Saved entries
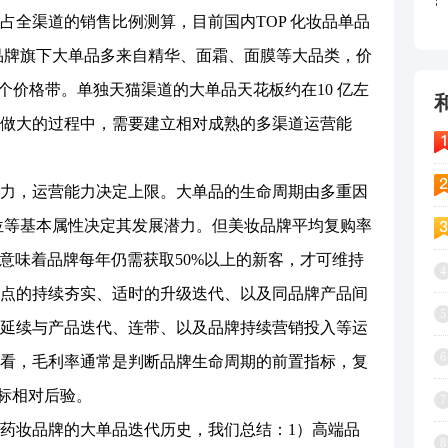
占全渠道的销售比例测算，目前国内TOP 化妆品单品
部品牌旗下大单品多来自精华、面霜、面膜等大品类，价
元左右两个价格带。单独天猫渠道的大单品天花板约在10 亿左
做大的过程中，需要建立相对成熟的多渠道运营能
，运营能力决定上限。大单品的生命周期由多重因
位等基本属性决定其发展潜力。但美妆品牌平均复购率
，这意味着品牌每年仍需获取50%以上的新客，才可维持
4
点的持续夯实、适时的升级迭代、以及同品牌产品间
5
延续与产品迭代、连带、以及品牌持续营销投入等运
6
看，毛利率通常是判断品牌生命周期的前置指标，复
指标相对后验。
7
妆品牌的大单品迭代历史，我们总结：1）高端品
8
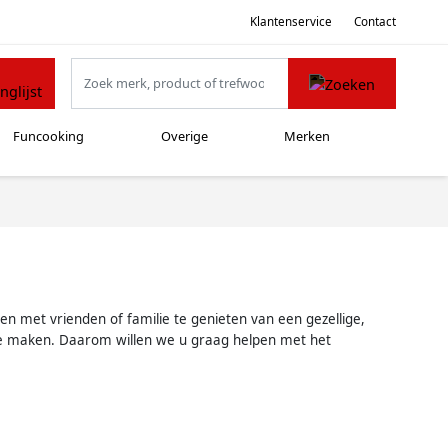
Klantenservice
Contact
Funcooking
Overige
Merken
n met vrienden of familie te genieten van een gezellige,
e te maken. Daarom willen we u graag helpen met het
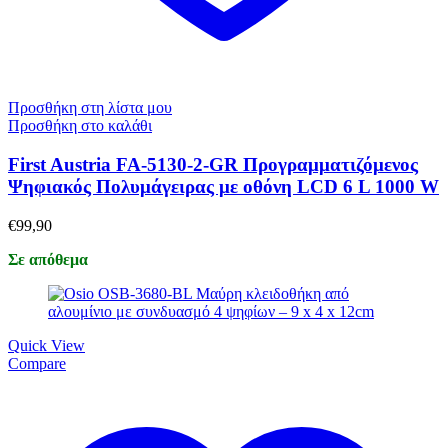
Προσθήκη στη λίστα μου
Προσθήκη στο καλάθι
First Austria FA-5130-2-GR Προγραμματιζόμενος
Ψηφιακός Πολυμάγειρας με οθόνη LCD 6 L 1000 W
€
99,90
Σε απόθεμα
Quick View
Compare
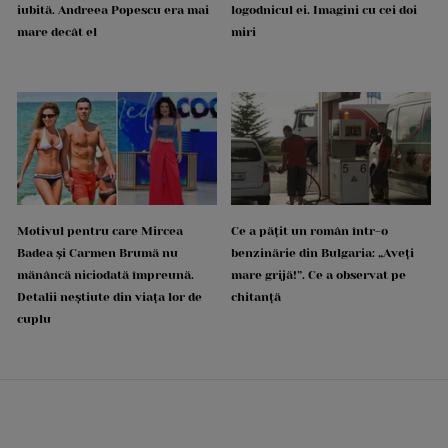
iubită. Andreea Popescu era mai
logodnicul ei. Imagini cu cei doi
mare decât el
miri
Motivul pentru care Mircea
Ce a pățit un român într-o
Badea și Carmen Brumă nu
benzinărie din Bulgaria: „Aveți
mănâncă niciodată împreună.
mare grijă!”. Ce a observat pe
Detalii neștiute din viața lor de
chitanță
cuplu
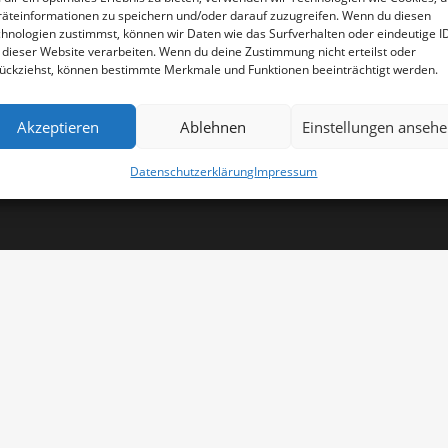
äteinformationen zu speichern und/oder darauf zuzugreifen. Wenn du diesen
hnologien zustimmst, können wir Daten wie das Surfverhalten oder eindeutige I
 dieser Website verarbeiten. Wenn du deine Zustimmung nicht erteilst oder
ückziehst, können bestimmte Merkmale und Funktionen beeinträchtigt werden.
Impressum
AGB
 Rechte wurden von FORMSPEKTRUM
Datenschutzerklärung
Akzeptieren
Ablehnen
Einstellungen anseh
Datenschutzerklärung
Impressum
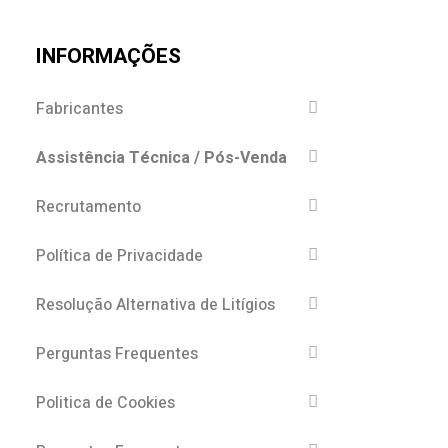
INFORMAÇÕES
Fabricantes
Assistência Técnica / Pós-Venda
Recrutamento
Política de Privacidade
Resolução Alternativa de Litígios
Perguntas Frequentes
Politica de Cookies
...
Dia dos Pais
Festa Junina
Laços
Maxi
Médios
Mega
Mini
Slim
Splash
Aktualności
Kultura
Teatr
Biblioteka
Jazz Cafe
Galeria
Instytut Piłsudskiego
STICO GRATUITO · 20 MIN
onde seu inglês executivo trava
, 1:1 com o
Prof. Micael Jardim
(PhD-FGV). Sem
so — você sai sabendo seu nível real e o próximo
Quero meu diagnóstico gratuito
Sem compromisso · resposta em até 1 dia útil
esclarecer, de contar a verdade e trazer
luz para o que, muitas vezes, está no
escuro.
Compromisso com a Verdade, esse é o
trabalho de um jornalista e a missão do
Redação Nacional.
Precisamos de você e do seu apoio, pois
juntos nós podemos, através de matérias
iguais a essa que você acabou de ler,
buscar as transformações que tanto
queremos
==
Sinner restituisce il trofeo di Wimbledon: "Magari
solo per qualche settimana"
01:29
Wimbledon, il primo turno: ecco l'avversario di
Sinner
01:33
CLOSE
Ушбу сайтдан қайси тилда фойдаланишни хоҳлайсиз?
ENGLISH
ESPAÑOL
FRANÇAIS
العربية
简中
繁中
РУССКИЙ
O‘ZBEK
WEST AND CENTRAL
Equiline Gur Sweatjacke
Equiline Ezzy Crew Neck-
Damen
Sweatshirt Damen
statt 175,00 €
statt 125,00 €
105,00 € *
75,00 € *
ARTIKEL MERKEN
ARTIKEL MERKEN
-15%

[Work order]: Reproduce exactly the lines above starting at the line containing "First Austria FA-5130-2-GR Προγραμματιζόμενος" and ending at the line containing "äteinformationen zu speichern", including both, but not the pictures.

[Task solution]:
First Austria FA-5130-2-GR Προγραμματιζόμενος
Ψηφιακός Πολυμάγειρας με οθόνη LCD 6 L 1000 W
€
99,90
Σε απόθεμα
Quick View
Compare
iubită. Andreea Popescu era mai
logodnicul ei. Imagini cu cei doi
mare decât el
miri
Motivul pentru care Mircea
Ce a pățit un român într-o
Badea și Carmen Brumă nu
benzinărie din Bulgaria: „Aveți
mănâncă niciodată împreună.
mare grijă!”. Ce a observat pe
Detalii neștiute din viața lor de
chitanță
cuplu
äteinformationen zu speichern und/oder darauf zuzugreifen. Wenn du diesen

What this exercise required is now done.